As regular readers of our website will know, we love playing board games. They are entertaining, fun and an excellent way of spending quality family time together (and getting the eleven-year-old out of her bedroom!). But there are times when we want to play a board game that requires a bit more brain power and is a bit more grown up, so just us adults decided to play a question-and-answer board game whilst the kids weren’t about (we did play it with them the next day). We decided to play Drumond Park’s The Best of British board game, which is part of the very successful LOGO family of games.
The Best of British board game is a game suitable for 2 to 6 players, or 2 teams, from age 12 and upwards. It takes a light-hearted glimpse into our everyday life, reminding us of the diverse, unique and hilarious everyday things, people and places that make Britain such an outstanding place to live with questions such as: Where might you encounter toucans, pelicans and puffins while on a shopping trip? What is the most popular fish used for Fish & Chips? It is a question-and-answer board where the winner is the first person to move around the board and reach the Winning Zone.
- 1x Circular Game Board
- 6x Different Coloured Playing Pieces
- 300x Question Cards
- 1x Rule Sheet
There is very minimal set up to play this game. Each player or team grabs a cone-shaped played piece (they are all different colours) and places it on the start space on the board. Remove the lid off the box of cards (we have an older version of the game that has a cardboard question card box rather than the newer plastic version) and you are ready to go. We recommend shuffling the cards as there are three sets of question cards, each with four questions; Picture Cards that have pictures relating to questions on the cards, Common Theme Cards – these have four questions relating to a common theme and Pot Luck – these have random questions Best of British questions.
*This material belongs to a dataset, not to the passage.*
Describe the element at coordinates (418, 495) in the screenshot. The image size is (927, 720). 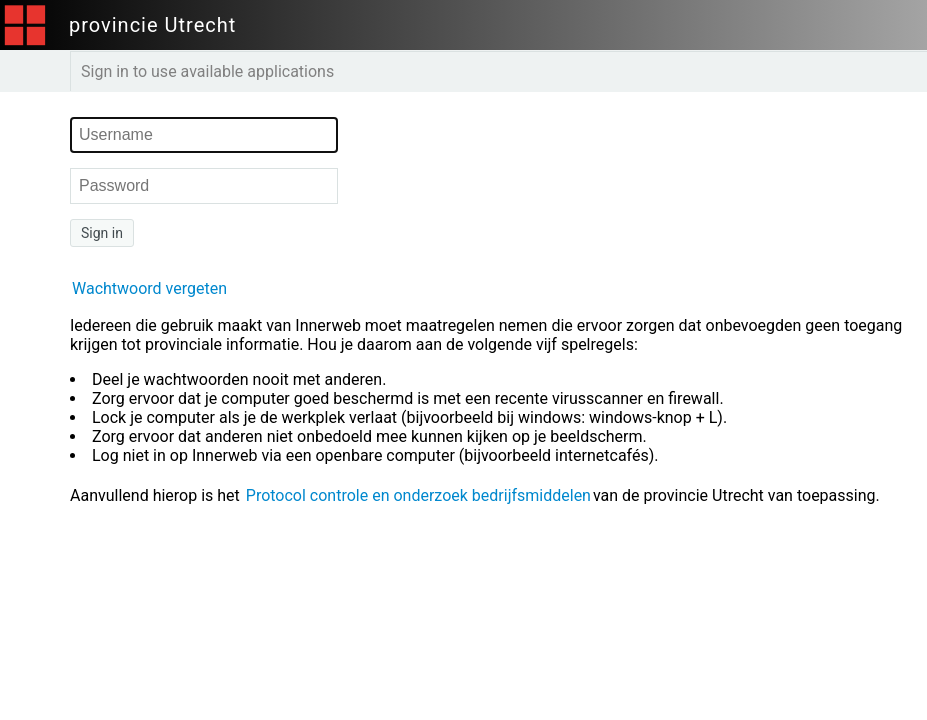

We have played this game as a two-player game with just the adults and a two-team game with an adult and child on each team, we found that it worked best with just the adults purely just because the knowledge needed to answer the questions (although the kids, aged eight and eleven do like being included, especially if on the winning team).
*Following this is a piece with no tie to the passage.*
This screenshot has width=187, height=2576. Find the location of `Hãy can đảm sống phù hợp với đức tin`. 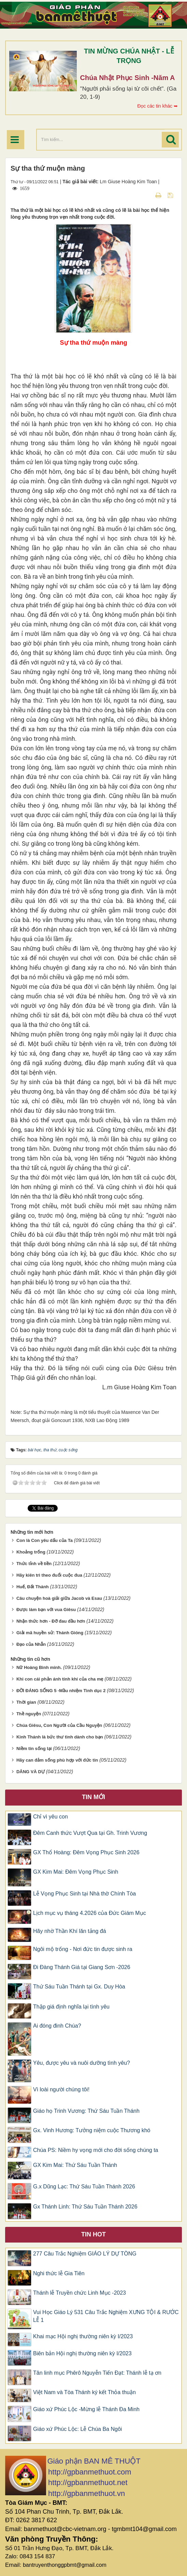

Game play is very simple. The oldest player in each team becomes the Question Master, asking the other teams their questions. The team with the youngest player goes first with the Question Master of that team selecting a card from the box – the cards all have four questions with the answers on one side so don’t let anyone else see them. The first (red) question is then read aloud to the opposing team, if a picture card the pictures are shown to the opposing team and then the questions asked or if a themed card the questions are read aloud for all players on all teams. If the question is answered correctly the playing piece for that team is moved to the first red space on the board. The same team is them asked the next question on the card, if correct moves to the next corresponding colour on the board. This continues until the green question has been asked. If a question is answered incorrectly the Question Master can ask their own team member the same question for a bonus move. Play then continues with the next team selecting a card and asking the questions. This continues until a player or team gets their piece to the Winning Zone in the centre of the board. Once in the Winning Zone you must answer a bonus question to win, this means that whoever is in the Winning Zone no longer participates in answering questions and moving around the board but has to wait until an answer is answered incorrectly to get the bonus question.
Overall, we loved this game (the adults more so than the children just because of the level of general knowledge required, although there are questions that will suit all age levels). There are a wide variety of questions about cups of tea, names of pop singers, passports, football, television shows, history and lots more. As a team game it works very well as you can combine ages and different levels of knowledge.
Sample questions are:
Q. Where might you encounter toucans, pelicans and puffins while on a shopping trip?
A. They’re all types of pedestrian crossing
Q. What is the only letter in the English alphabet that is not one syllable?
A. The letter ‘W’
Q. What is the most popular fish used for Fish & Chips?
Q. What’s the UK’s most popular name for a girl born in December?
Q. Who were Randolph, Diana, Sarah, Mary and Marigold?
A. Winston Churchill’s children
We have really enjoyed playing this game. The questions are fun, unique and interesting, from the easy general knowledge to the bizarre and obscure but all things British. The rules are simple and game play is quite quick, especially as the more questions you answer from a card the bigger jumps you can make around the board as the coloured spaces are in a random pattern and not consecutive moves (so for the first question you might move two spaces, for the next you might move four but for the last you might move one).
We can highly recommend The Best of British and the more people playing, whether in teams or individually, makes the game so much better.
The Best of British is a fun game that all the family can be involved with and you will even learn some fun new fun and interesting facts with some of the excellent questions on the cards.